§ WORK INSTRUCTION
Begin at the line below that has "ご希望の受診方法に合わせて、下記よりお進みくださ" and stop after the line that has "پس بنابراین دلیلی". Please restate only those lines, word for word.

════════

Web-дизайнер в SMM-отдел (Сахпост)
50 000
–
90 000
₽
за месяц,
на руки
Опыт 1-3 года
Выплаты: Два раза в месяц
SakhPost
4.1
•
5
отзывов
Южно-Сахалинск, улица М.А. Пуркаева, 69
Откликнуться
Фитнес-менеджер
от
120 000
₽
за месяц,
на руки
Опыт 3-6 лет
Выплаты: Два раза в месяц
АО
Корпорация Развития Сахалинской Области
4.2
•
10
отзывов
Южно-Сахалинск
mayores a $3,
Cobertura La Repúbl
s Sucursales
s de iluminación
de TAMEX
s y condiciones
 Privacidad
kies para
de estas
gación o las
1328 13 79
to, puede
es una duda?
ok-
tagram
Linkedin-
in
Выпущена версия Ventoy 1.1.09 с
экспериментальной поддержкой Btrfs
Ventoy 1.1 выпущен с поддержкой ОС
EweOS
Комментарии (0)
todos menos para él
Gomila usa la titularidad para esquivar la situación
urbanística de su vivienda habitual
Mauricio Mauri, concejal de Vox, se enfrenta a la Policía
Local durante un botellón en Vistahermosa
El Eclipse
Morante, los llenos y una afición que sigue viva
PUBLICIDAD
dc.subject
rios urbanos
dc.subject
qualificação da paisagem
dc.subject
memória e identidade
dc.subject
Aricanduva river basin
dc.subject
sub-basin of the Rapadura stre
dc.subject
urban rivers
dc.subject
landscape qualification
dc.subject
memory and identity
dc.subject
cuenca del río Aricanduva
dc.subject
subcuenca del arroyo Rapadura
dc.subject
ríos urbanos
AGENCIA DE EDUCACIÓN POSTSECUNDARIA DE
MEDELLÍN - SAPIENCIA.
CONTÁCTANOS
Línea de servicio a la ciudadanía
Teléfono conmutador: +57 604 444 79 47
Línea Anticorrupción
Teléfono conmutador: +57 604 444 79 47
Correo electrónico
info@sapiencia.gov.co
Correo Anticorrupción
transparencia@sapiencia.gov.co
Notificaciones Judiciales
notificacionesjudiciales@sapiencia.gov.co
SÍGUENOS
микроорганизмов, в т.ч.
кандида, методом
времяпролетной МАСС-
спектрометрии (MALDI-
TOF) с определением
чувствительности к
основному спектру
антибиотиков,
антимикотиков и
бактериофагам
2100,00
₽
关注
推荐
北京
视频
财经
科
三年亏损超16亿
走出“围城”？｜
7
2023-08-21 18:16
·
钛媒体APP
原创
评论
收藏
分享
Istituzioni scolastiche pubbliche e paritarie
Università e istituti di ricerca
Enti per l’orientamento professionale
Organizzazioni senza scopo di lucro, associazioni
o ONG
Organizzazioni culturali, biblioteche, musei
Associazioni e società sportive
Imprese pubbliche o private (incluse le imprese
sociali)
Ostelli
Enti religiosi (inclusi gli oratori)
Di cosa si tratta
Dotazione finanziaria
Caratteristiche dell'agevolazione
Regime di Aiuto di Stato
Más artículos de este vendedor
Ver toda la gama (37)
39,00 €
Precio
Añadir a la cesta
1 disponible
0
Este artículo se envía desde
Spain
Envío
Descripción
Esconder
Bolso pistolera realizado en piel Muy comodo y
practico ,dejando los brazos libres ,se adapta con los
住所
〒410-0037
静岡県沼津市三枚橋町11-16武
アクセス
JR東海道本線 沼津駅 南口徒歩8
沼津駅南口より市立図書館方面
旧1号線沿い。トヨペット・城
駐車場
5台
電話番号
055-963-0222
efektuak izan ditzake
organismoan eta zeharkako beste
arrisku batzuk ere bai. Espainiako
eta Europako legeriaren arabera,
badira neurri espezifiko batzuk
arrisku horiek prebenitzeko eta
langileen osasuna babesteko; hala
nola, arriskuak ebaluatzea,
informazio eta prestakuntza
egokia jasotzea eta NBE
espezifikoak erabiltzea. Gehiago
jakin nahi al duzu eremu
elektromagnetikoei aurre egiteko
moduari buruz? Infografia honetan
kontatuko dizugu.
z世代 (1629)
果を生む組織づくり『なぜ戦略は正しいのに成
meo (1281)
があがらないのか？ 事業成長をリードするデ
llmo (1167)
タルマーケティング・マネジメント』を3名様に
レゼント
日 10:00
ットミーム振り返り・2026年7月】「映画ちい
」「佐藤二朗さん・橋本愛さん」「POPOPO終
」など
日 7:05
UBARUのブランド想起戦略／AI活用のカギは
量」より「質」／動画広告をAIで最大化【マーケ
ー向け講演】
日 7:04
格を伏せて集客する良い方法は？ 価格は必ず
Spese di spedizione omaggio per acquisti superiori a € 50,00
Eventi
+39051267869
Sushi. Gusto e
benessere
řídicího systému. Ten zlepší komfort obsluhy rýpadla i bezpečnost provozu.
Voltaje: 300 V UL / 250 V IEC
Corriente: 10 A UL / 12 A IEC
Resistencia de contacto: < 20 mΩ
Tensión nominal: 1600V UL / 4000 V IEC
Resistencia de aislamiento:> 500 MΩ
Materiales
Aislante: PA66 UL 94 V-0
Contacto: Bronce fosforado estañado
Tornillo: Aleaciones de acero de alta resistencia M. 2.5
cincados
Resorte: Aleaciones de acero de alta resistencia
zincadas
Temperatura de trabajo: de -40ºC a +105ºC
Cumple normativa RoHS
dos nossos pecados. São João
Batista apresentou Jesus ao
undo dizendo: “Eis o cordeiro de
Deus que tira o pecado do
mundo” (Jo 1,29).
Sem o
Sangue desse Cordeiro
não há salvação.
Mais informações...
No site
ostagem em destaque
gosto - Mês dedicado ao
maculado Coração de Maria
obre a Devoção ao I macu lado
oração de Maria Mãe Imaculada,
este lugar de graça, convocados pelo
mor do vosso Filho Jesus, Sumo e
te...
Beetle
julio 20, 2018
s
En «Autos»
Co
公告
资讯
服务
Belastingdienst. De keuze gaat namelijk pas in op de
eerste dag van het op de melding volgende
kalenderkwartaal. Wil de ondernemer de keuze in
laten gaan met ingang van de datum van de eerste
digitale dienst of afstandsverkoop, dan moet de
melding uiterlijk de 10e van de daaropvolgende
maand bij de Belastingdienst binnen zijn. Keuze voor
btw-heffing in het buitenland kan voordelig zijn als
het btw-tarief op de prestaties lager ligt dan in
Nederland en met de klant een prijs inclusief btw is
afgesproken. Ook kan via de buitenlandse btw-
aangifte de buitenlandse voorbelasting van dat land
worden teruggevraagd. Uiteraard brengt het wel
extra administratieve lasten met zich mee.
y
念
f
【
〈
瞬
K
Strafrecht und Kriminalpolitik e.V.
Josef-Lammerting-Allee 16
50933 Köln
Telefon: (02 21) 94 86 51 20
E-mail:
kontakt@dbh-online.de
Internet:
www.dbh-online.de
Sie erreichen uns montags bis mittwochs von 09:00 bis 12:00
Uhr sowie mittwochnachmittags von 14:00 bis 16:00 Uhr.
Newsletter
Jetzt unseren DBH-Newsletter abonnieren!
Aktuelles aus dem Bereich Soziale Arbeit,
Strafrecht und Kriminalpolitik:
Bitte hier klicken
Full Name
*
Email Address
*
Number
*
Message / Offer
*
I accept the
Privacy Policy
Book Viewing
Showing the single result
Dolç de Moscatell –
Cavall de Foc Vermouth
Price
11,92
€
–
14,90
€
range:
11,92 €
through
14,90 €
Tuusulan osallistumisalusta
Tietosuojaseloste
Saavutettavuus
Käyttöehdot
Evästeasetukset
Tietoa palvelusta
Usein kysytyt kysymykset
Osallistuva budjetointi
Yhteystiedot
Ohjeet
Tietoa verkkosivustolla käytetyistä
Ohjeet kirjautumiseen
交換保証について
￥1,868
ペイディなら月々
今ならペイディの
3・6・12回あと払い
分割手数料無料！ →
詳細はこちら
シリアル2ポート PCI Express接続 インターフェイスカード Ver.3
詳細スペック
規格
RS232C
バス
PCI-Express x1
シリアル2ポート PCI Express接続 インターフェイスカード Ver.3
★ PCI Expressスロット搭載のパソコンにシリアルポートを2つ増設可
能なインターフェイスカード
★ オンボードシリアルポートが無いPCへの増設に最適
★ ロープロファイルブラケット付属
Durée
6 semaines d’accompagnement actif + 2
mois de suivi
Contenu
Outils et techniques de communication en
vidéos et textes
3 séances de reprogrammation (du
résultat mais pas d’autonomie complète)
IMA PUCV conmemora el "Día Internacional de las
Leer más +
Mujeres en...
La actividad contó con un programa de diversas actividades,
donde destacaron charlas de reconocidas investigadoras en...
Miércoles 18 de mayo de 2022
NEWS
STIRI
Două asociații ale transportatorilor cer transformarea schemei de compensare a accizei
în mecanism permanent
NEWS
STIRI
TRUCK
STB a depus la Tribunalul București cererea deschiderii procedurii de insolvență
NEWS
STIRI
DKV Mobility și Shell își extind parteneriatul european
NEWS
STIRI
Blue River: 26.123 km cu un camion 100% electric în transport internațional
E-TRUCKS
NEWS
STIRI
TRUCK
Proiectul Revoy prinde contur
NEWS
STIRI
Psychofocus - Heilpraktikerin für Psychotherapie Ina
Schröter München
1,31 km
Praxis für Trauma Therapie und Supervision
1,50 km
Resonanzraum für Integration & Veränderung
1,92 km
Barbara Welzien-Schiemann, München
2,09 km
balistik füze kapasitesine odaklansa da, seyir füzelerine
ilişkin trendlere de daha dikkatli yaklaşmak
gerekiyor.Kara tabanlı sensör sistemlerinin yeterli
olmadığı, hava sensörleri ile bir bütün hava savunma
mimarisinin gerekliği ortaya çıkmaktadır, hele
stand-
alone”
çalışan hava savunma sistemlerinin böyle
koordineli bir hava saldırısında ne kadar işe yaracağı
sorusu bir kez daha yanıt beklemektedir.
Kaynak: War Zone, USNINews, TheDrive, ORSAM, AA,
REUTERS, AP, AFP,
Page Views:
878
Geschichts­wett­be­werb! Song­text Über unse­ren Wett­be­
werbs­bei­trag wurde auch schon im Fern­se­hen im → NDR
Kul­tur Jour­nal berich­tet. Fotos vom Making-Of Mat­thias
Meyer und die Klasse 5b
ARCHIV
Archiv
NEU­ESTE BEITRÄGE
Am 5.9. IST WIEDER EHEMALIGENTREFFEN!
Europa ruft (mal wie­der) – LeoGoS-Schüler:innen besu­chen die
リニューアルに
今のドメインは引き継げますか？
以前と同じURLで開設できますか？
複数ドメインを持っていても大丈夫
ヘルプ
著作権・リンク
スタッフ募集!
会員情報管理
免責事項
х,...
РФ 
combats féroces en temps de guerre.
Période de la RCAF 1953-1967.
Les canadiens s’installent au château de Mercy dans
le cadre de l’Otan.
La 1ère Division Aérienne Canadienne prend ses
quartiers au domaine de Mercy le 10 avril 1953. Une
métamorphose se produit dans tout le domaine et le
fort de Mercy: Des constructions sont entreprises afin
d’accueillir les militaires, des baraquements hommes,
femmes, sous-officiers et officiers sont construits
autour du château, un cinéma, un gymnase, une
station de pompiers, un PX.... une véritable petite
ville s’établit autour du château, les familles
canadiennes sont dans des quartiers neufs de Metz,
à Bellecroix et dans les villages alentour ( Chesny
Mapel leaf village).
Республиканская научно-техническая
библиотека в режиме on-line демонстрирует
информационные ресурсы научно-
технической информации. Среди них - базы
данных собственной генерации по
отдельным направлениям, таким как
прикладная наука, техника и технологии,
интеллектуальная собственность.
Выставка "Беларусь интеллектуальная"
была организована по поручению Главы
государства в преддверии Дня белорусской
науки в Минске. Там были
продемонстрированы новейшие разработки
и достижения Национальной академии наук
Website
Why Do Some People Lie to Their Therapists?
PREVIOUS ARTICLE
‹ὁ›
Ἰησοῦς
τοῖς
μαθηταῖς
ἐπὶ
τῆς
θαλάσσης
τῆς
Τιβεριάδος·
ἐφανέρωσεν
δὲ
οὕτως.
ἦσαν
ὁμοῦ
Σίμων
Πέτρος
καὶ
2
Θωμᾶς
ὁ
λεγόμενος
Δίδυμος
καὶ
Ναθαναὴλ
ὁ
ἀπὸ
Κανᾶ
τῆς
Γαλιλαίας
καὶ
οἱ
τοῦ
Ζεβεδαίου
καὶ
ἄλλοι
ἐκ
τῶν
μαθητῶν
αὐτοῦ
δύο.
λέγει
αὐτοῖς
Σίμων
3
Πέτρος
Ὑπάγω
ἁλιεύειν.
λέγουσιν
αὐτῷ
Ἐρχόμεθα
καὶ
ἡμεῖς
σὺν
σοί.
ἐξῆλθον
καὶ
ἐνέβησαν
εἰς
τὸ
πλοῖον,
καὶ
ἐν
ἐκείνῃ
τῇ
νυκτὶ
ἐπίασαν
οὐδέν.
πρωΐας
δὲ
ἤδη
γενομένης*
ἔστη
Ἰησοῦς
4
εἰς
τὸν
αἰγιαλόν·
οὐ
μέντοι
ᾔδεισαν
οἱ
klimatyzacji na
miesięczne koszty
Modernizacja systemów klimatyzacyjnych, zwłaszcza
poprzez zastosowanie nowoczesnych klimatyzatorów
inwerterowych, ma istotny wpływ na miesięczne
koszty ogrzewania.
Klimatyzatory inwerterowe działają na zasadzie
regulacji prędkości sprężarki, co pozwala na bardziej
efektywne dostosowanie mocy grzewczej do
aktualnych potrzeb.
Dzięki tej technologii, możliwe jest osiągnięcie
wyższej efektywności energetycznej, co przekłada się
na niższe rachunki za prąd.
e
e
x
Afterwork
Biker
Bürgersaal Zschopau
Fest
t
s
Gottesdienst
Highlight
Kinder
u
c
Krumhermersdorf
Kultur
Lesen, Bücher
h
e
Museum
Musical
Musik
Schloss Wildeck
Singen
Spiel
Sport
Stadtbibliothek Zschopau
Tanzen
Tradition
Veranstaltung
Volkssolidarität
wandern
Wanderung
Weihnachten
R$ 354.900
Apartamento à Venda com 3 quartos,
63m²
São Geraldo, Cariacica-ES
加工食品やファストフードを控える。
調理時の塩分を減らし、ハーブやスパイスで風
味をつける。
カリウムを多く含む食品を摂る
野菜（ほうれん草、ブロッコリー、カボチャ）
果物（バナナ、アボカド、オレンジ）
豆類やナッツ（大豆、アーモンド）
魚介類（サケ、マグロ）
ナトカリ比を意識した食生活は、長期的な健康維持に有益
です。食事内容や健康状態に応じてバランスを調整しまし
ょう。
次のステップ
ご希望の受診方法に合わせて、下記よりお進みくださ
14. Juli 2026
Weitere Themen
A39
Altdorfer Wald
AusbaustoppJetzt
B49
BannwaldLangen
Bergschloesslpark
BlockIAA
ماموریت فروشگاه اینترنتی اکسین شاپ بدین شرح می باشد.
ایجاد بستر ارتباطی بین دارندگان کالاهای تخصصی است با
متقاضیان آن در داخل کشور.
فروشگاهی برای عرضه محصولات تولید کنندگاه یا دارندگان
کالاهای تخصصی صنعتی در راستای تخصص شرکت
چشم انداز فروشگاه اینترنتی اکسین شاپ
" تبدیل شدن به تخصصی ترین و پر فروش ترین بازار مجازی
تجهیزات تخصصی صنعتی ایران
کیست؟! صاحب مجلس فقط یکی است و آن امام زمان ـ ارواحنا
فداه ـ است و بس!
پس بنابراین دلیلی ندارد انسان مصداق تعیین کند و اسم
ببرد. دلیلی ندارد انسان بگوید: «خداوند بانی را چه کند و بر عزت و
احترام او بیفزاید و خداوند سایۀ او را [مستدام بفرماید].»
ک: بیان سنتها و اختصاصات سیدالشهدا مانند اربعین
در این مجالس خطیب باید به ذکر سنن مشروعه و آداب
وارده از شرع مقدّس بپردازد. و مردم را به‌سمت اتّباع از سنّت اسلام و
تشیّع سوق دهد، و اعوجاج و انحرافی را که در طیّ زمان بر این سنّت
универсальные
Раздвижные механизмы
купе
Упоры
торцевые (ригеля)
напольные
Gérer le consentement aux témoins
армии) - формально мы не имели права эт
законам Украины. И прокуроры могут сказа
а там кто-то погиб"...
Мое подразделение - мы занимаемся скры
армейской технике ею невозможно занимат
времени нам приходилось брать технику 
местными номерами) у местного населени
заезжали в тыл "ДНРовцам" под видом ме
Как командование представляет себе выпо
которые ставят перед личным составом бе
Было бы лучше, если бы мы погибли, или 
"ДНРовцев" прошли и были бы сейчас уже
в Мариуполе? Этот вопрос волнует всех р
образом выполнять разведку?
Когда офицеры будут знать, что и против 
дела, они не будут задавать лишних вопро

════════

§ TASK SOLUTION
ご希望の受診方法に合わせて、下記よりお進みくださ
14. Juli 2026
Weitere Themen
A39
Altdorfer Wald
AusbaustoppJetzt
B49
BannwaldLangen
Bergschloesslpark
BlockIAA
ماموریت فروشگاه اینترنتی اکسین شاپ بدین شرح می باشد.
ایجاد بستر ارتباطی بین دارندگان کالاهای تخصصی است با
متقاضیان آن در داخل کشور.
فروشگاهی برای عرضه محصولات تولید کنندگاه یا دارندگان
کالاهای تخصصی صنعتی در راستای تخصص شرکت
چشم انداز فروشگاه اینترنتی اکسین شاپ
" تبدیل شدن به تخصصی ترین و پر فروش ترین بازار مجازی
تجهیزات تخصصی صنعتی ایران
کیست؟! صاحب مجلس فقط یکی است و آن امام زمان ـ ارواحنا
فداه ـ است و بس!
پس بنابراین دلیلی ندارد انسان مصداق تعیین کند و اسم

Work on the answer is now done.